The Argand diagram shows complex numbers w and z with arguments \phi and \theta respectively, where \phi < \theta - HSC - SSCE Mathematics Extension 2 - Question 15 - 2013 - Paper 1

Using the remainder theorem, we know that:

$P(1) = a(1)^4 + b(1)^3 + c(1)^2 + e = -3$

This gives us the equation:

$a + b + c + e = -3$

Since there is a double root at $x = 1$, we also have:

$P'(1) = 0$

The derivative is given by:

$P'(x) = 4ax^3 + 3bx^2 + 2cx$

Setting $P'(1) = 0$ yields:

$4a + 3b + 2c = 0$

Now solving these two equations simultaneously:

1. $a + b + c + e = -3$
2. $4a + 3b + 2c = 0$

Substituting the value of $e$ into the first equation leads to the desired result after algebraic manipulations.

To find the slope at $x = 1$, we utilize the previously derived equation for the derivative:

$P'(x) = 4ax^3 + 3bx^2 + 2cx$

Substituting $x = 1$ into the derivative gives:

$P'(1) = 4a + 3b + 2c$

Using the second equation derived from the first part, we find:

$P'(1) = 3b - \frac{9}{2}$

Hence, the slope is determined directly by these values at the specified point.
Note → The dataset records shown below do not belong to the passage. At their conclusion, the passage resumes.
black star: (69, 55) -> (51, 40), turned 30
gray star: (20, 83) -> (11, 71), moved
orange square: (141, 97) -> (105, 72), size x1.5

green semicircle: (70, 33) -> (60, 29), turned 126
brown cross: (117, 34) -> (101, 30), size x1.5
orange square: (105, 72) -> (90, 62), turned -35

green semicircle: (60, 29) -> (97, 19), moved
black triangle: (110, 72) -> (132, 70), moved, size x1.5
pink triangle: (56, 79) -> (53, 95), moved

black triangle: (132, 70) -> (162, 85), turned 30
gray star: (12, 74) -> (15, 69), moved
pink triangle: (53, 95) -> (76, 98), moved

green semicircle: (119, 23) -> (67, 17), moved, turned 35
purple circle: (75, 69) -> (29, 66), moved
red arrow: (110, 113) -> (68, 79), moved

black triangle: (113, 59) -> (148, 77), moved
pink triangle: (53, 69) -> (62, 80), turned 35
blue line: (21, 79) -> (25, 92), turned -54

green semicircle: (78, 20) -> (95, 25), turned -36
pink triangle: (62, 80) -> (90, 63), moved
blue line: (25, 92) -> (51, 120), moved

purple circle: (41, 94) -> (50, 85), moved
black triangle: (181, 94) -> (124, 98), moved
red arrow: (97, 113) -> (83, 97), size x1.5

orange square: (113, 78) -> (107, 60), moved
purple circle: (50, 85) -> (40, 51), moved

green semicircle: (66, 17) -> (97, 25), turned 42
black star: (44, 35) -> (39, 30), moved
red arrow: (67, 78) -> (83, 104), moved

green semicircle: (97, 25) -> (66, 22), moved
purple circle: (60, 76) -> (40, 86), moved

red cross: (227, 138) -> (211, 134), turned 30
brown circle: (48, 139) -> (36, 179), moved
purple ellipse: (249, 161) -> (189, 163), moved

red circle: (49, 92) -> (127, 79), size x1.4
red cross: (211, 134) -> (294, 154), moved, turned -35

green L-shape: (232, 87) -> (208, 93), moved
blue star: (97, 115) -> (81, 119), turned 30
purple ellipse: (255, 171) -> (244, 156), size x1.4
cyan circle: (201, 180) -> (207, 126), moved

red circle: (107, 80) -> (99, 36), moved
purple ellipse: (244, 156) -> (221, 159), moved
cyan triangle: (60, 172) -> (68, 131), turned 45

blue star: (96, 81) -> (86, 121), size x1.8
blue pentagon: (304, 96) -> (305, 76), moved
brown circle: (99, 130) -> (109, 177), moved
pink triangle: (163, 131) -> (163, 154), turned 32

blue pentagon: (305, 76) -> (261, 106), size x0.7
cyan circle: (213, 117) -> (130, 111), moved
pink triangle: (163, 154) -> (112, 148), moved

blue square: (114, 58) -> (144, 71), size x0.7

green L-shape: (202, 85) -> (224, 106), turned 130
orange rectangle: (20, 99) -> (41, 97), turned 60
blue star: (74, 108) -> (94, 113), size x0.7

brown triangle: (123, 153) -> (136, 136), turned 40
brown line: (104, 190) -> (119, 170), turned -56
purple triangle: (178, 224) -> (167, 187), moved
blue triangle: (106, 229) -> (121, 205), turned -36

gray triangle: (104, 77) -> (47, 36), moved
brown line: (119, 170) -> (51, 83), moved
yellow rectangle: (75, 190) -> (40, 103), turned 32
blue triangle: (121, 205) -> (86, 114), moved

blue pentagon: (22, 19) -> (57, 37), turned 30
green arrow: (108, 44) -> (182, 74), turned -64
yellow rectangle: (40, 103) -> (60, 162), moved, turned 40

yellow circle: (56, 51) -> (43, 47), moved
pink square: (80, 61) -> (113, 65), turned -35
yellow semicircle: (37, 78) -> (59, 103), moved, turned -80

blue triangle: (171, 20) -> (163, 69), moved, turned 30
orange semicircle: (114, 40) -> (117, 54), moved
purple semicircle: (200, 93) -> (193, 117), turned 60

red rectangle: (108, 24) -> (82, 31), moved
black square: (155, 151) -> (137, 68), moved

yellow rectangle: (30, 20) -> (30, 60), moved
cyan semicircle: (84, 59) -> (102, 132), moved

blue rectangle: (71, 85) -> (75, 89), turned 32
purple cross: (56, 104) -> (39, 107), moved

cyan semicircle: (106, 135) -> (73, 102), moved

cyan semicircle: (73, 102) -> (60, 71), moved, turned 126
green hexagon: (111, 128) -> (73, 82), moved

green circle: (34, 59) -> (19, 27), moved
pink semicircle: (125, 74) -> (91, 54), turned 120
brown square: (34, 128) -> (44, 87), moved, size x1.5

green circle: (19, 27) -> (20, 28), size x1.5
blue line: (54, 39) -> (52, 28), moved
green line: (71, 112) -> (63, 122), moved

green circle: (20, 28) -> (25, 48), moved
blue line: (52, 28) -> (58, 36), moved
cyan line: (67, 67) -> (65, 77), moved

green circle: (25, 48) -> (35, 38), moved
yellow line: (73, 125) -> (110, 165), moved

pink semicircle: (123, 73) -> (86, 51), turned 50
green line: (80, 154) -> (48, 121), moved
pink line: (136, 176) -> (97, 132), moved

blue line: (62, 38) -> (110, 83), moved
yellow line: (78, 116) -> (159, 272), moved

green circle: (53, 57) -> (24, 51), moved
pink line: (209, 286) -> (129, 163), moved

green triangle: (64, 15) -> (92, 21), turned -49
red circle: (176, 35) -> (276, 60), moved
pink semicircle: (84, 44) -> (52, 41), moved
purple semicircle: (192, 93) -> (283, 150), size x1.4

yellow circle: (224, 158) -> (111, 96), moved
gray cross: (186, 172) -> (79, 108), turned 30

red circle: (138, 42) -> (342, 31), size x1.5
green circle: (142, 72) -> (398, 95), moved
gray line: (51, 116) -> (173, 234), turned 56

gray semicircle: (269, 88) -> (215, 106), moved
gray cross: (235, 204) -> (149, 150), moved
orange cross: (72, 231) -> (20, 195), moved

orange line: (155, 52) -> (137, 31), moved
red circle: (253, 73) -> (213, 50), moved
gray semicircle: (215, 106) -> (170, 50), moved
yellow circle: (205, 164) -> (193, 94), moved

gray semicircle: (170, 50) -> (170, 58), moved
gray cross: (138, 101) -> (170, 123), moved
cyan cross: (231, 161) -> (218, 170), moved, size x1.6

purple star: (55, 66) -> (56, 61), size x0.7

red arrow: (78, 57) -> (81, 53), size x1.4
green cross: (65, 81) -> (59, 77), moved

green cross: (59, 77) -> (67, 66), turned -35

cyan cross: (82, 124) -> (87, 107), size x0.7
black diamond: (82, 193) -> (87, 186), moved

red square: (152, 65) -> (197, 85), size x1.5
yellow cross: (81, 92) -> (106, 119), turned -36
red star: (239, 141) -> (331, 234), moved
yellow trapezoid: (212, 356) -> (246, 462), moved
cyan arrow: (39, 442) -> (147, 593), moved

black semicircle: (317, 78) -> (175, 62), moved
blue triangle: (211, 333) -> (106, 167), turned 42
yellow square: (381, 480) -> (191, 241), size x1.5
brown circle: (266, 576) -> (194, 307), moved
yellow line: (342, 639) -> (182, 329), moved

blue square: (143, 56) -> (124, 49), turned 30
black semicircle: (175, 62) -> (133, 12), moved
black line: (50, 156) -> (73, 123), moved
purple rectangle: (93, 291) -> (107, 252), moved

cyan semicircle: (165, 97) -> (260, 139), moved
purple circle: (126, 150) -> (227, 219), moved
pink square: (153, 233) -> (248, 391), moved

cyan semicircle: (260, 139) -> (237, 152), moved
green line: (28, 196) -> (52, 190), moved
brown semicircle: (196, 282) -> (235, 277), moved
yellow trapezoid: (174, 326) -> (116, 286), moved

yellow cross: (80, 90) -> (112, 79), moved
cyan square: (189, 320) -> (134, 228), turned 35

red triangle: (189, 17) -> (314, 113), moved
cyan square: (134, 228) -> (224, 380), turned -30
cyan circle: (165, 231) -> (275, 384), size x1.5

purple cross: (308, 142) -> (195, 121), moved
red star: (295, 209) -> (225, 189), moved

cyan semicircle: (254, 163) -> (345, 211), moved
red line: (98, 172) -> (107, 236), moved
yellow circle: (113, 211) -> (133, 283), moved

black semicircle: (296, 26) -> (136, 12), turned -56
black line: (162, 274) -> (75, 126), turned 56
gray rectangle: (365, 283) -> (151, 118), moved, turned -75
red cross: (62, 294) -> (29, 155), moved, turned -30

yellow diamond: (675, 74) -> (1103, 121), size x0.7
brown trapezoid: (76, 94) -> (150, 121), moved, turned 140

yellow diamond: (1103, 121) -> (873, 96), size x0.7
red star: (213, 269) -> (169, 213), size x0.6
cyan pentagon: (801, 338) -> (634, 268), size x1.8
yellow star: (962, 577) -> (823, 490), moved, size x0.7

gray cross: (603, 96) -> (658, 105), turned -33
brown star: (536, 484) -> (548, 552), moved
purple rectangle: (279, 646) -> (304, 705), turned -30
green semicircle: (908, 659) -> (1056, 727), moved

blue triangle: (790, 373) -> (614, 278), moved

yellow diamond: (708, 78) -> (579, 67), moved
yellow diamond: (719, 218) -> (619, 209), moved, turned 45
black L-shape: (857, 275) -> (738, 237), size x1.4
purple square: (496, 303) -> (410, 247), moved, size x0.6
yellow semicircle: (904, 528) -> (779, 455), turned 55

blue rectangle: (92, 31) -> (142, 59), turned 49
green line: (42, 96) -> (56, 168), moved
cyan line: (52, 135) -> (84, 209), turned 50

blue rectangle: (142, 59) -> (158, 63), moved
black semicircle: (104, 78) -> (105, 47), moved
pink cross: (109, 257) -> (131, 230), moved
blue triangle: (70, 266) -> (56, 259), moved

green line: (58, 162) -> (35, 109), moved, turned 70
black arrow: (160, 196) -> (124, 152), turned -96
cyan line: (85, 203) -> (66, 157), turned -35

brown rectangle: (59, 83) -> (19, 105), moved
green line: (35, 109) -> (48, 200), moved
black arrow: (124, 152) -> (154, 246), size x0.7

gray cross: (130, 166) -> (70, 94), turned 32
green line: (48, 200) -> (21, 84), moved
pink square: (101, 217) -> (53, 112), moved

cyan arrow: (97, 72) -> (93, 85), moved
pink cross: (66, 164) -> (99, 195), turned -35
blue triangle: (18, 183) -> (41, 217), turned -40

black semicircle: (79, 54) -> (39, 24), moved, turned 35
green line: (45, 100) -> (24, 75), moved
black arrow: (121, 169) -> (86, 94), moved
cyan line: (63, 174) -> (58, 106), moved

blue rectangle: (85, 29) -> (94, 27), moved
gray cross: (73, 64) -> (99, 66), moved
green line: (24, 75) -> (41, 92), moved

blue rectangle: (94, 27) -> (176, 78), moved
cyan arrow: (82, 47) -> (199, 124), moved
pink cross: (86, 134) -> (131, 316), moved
The probability that a car completes a single day is 0.7. Therefore, the probability that it completes all four days is given by multiplying the probabilities for each day:

$P(completing\ all\ 4\ days) = 0.7^4 = 0.2401.$

Thus, the final answer is approximately 0.2401.

To find the probability that at least three cars complete all four days, we use the binomial probability formula:

$P(X \geq 3) = P(X = 3) + P(X = 4)$

Where X is the number of cars completing all four days. This can be described as:

$P(X = k) = \binom{n}{k} p^k (1-p)^{n-k}$

Substituting values gives:

1. For $k=3$: $P(X = 3) = \binom{8}{3} (0.7)^3 (0.3)^5$

2. For $k=4$: $P(X = 4) = \binom{8}{4} (0.7)^4 (0.3)^4$

Combining these yields the final expression for the desired probability.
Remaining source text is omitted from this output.